For large legacy C++ code bases, notions like Herb Sutter’s “const means threadsafe” don’t seem to help much, because there can be an overwhelming amount of code in const functions which are modifying state with no synchronization. And even if legacy code wasn’t a problem, for a class like a ThreadSafeQueue, you wouldn’t want the push_back function to be const just because it is threadsafe.
Is there a method for keeping track of which functions are intended to be threadsafe, ideally leveraging the compiler to help enforce it? Is there some way to fake an introduction of a new keyword like “threadsafe” that works similarly to const (i.e. compiler will give an error if a “threadsafe” labeled function calls any function not tagged as threadsafe)?
Perhaps my best bet is to just tag functions with a standard comment, perhaps using something like doxygen? So a special “threadsafe” tag in a comment instead of the const keyword would mean “immutable or internally synchronized”.
Anyone have experience with the process of adding multithreading to a large legacy code base that could share what worked and what didn’t?
11
One way to add multithreading to an older application is to use multiple processes and inter-process communication. This allows you to isolate the code in question, serializing communication with it, and if the code has bugs, memory leaks, etc, you can kill the process and restart it automatically. This works if the IPC overhead is worth the extra safety.
Another option is to write a wrapper API that is thread safe, but communicates with an non thread safe inner library, using serialization or queuing techniques. Watch out for deadlock.
I don’t think C++ is going to help you improve the thread safety of the code, just by using the compiler. You have to review and potentially rewrite every line.
1
One technique if you’ve got a lot of thread-unsafe code is to only let one thread have access to it. If the other threads don’t touch, the lack of safety is a non-issue. To make this work, you can then communicate with the rest of the application via message queues: the thread-safe parts can ask the thread-unsafe part to do some work by sending a message to it, and the thread-unsafe part can respond by sending a message back (which the thread-safe part might or might not stall waiting for, depending on what’s really going on in the application).

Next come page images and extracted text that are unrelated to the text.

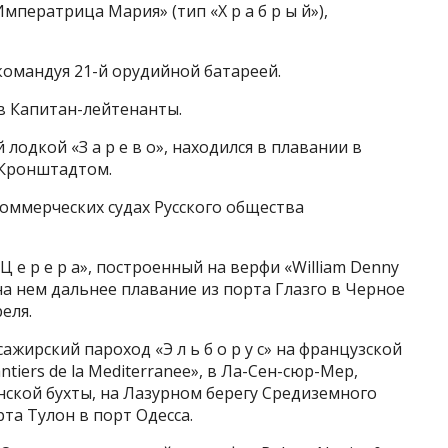
ператрица Мария» (тип «Х р а б р ы й»),
 командуя 21-й орудийной батареей.
 в Капитан-лейтенанты.
лодкой «З а р е в о», находился в плавании в
 Кронштадтом.
 коммерческих судах Русского общества
 е р е р а», построенный на верфи «William Denny
на нем дальнее плавание из порта Глазго в Черное
еля.
ажирский пароход «Э л ь б о р у с» на французской
antiers de la Mediterranee», в Ла-Сен-сюр-Мер,
ской бухты, на Лазурном берегу Средиземного
та Тулон в порт Одесса.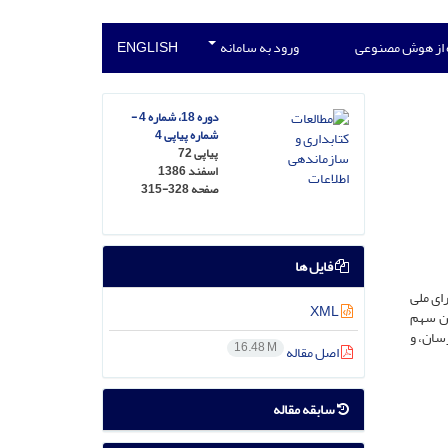
 از هوش مصنوعی
ورود به سامانه
ENGLISH
دوره 18، شماره 4 -
شماره پیاپی 4
پیاپی 72
اسفند 1386
صفحه
315-328
فایل ها
رای ملی
XML
ین سهم
سان، و
16.48 M
اصل مقاله
سابقه مقاله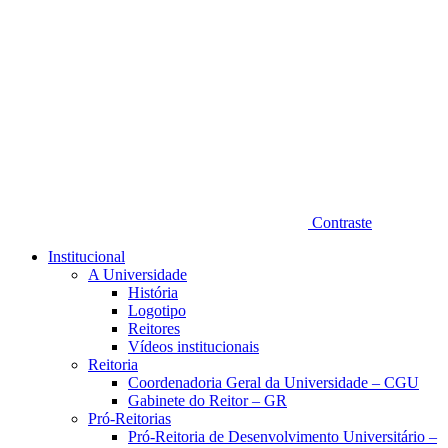
Contraste
Institucional
A Universidade
História
Logotipo
Reitores
Vídeos institucionais
Reitoria
Coordenadoria Geral da Universidade – CGU
Gabinete do Reitor – GR
Pró-Reitorias
Pró-Reitoria de Desenvolvimento Universitário –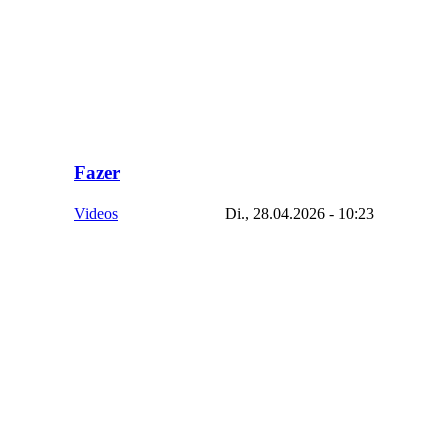
Fazer
Videos
Di., 28.04.2026 - 10:23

The message queues must be appropriately guarded against multi-threaded access, of course, but they’re quite a small piece of code and can have textbook lock semantics so you can get them right without too much trouble.
This is conceptually similar to running the code in another process and communicating via pipes, except you’re not restricted to sending byte-serialized messages and can use something more structured instead.
The compiler cannot work out how to make code thread-safe by itself. It’s just this software, y’ know? It can give you tools to make it easier to do, less onerous, but it doesn’t really understand what the code is supposed to do. All it can see is exactly what is written, and it’s pretty much the ultimate in language lawyers. It’s idea of what’s right is not yours.